鄭和搖了搖頭,“奴才隻有一個請求。就是這筆錢……千萬彆再……彆再印寶鈔了。就用真金白銀花。還有……咱們不能再讓那個什麼黑龍艦隊在海上橫著走了。”
朱棣的臉色瞬間變得嚴肅起來。
他點了點頭:“朕明白。你這一路也看到了吧?海權……是個好東西啊。以前咱們光顧著盯著漠北那幾匹破馬,卻忘了這海裡全是金銀。”
“這次你帶回來的錢,朕除了修皇宮,剩下的……”
朱棣咬了咬牙,“剩下的,全部拿來造船!藍玉有的,朕也要有!他在大連造船,朕就在南京造!在福州造!朕就不信,舉大明全國之力,還能造不過他一個遼東?”
“傳朕旨意!令工部尚書宋禮,即刻南下,督造戰船二百艘!要大的!要能裝炮的!再從山東、浙江沿海征召水手,組建北洋水師!”
“奴才領旨!”
鄭和跪在地上,心裡卻有些發苦。
他冇敢告訴皇上,他在琉球看到的情景。那裡雖然還掛著琉球王的旗號,但港口裡停的全是遼東的大船。碼頭上堆積如山的貨物,全是玻璃、水泥、精鐵……

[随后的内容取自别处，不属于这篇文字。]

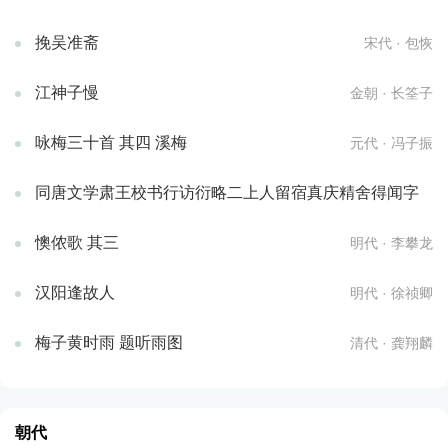
挽吴准斋
宋代 · 包恢
江神子慢
金朝 · 长筌子
咏梅三十首 其四 溪梅
元代 · 冯子振
同唐文学肃王校书行访衍略二上人留宿真庆精舍得闻字
懊侬歌 其三
明代 · 李攀龙
汉阳逢故人
明代 · 徐祯卿
梅子黄时雨 题听雨图
清代 · 龚翔麟
朝代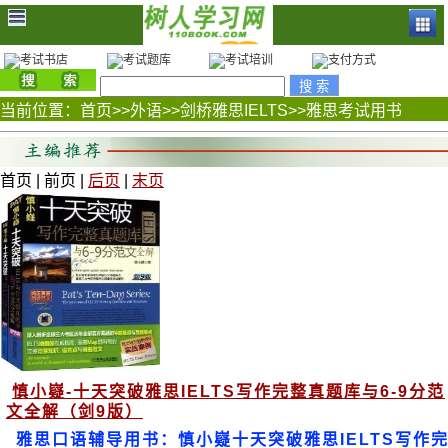
当前位置：
首页
>>
外语
>>
剑桥雅思IELTS
>>
雅思考试用书
首页 | 前页 |
后页
|
末页
慎小嶷-十天突破雅思IELTS写作完整真题库与6-9分范
文全解（剑9版）
雅思口语辅导用书：慎小嶷十天突破雅思IELTS写作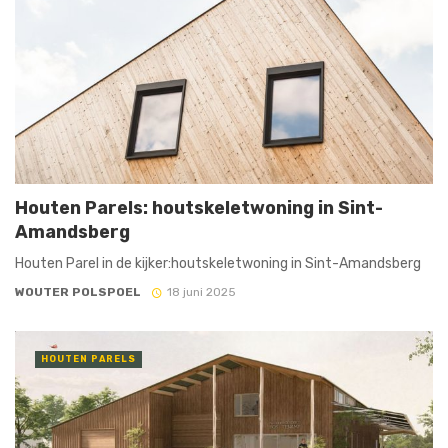
Houten Parels: houtskeletwoning in Sint-
Amandsberg
Houten Parel in de kijker:houtskeletwoning in Sint-Amandsberg
WOUTER POLSPOEL
18 juni 2025
HOUTEN PARELS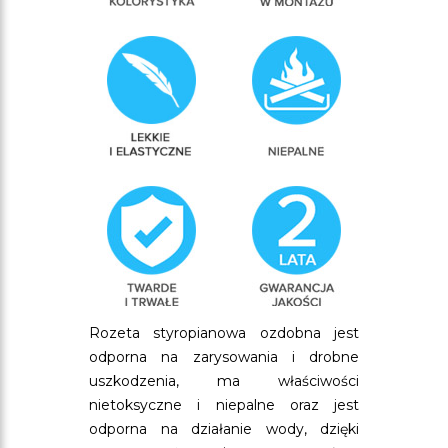
Rozeta styropianowa ozdobna jest
odporna na zarysowania i drobne
uszkodzenia, ma właściwości
nietoksyczne i niepalne oraz jest
odporna na działanie wody, dzięki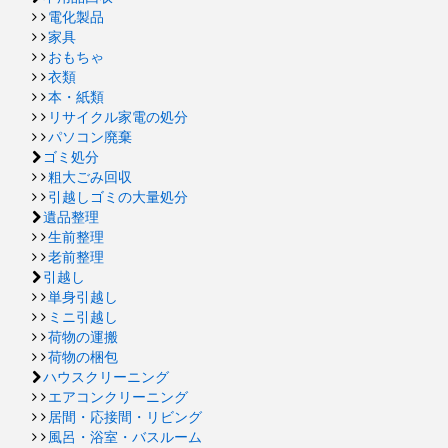
電化製品
家具
おもちゃ
衣類
本・紙類
リサイクル家電の処分
パソコン廃棄
ゴミ処分
粗大ごみ回収
引越しゴミの大量処分
遺品整理
生前整理
老前整理
引越し
単身引越し
ミニ引越し
荷物の運搬
荷物の梱包
ハウスクリーニング
エアコンクリーニング
居間・応接間・リビング
風呂・浴室・バスルーム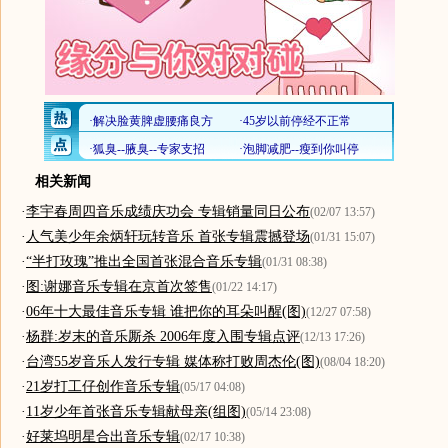
相关新闻
·
李宇春周四音乐成绩庆功会 专辑销量同日公布
(02/07 13:57)
·
人气美少年余炳轩玩转音乐 首张专辑震撼登场
(01/31 15:07)
·
“半打玫瑰”推出全国首张混合音乐专辑
(01/31 08:38)
·
图:谢娜音乐专辑在京首次签售
(01/22 14:17)
·
06年十大最佳音乐专辑 谁把你的耳朵叫醒(图)
(12/27 07:58)
·
杨群:岁末的音乐厮杀 2006年度入围专辑点评
(12/13 17:26)
·
台湾55岁音乐人发行专辑 媒体称打败周杰伦(图)
(08/04 18:20)
·
21岁打工仔创作音乐专辑
(05/17 04:08)
·
11岁少年首张音乐专辑献母亲(组图)
(05/14 23:08)
·
好莱坞明星合出音乐专辑
(02/17 10:38)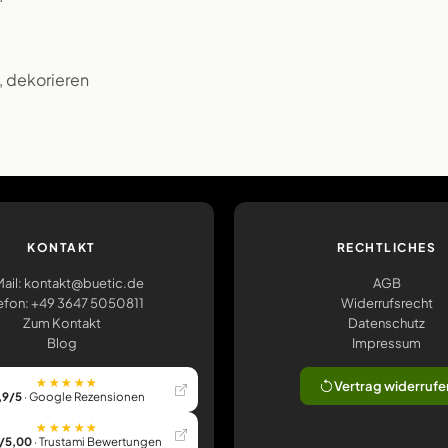
n, dekorieren
KONTAKT
RECHTLICHES
ail: kontakt@buetic.de
AGB
efon: +49 3647 5050811
Widerrufsrecht
Zum Kontakt
Datenschutz
Blog
Impressum
★★★★★
Vertrag widerrufe
,9/5
· Google Rezensionen
★★★★★
/5,00
· Trustami Bewertungen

甚至他在那裡的補給,買的都是遼東產的壓縮餅乾和罐頭。
藍玉的勢力,已經像章魚一樣,把觸手伸到了大明的每一個角落,甚至是大海的彼岸。光靠造船……真的能趕上嗎?
但這話他不能說。這是此時此刻,給皇帝打的唯一一針強心劑。
這天晚上,天津衛燈火通明。
無數的大車在碼頭上排起了長龍,那一箱箱沉甸甸的白銀被搬運下來,連夜運往北京。車輪滾滾,壓出的車轍印都有好幾寸深。
這聲音聽在朱棣耳朵裡,那就是世界上最美妙的樂章。
有了錢,很多在那邊停工的工程就可以重啟了。那些因為發不出餉而有些躁動的新軍,也能安撫下去了。
甚至……
朱棣坐在行營裡,手裡把玩著一枚剛從箱子裡拿出來的銀幣。
“姚廣孝。”
“臣在。”屏風後的黑衣僧人走了出來。
“你說,朕要是用這筆錢,去收買那個……本雅失裡。讓他把藍玉的那一萬騎兵給朕帶回來,哪怕帶一半回來……有可能嗎?”
姚廣孝沉默了片刻,然後輕輕搖了搖頭。
“陛下,難。”
“為何?”
“因為藍玉給他們的,不是一次性的賞賜,而是一種生活。”
姚廣孝歎了口氣,“臣聽說,那些投降遼東的蒙古騎兵,每人都分到了一套兩進的磚瓦房,家裡還有那個什麼……暖氣。老婆孩子每個月還能領到米麪油。這種日子,那是神仙過的。咱們就算給再多的銀子,他們哪怕拿了,心也在遼東。”
朱棣的手一僵,那枚銀幣噹啷一聲掉在桌上。
是一種生活。
這話就像一把刀,紮在了他的心窩子上。
他朱棣能給手下榮華富貴,能封侯拜相,但他給不了那種名為工業化帶來的舒適與安穩。
“那就……隻能打了。”
朱棣閉上眼,靠在椅背上,聲音疲憊而決絕,“造船。練兵。等朕的北洋水師成軍之日,就是朕跟藍玉……海上決戰之時。”
窗外,海浪拍打著堤岸,發出轟鳴聲。彷彿預示著未來那場更加慘烈的風暴。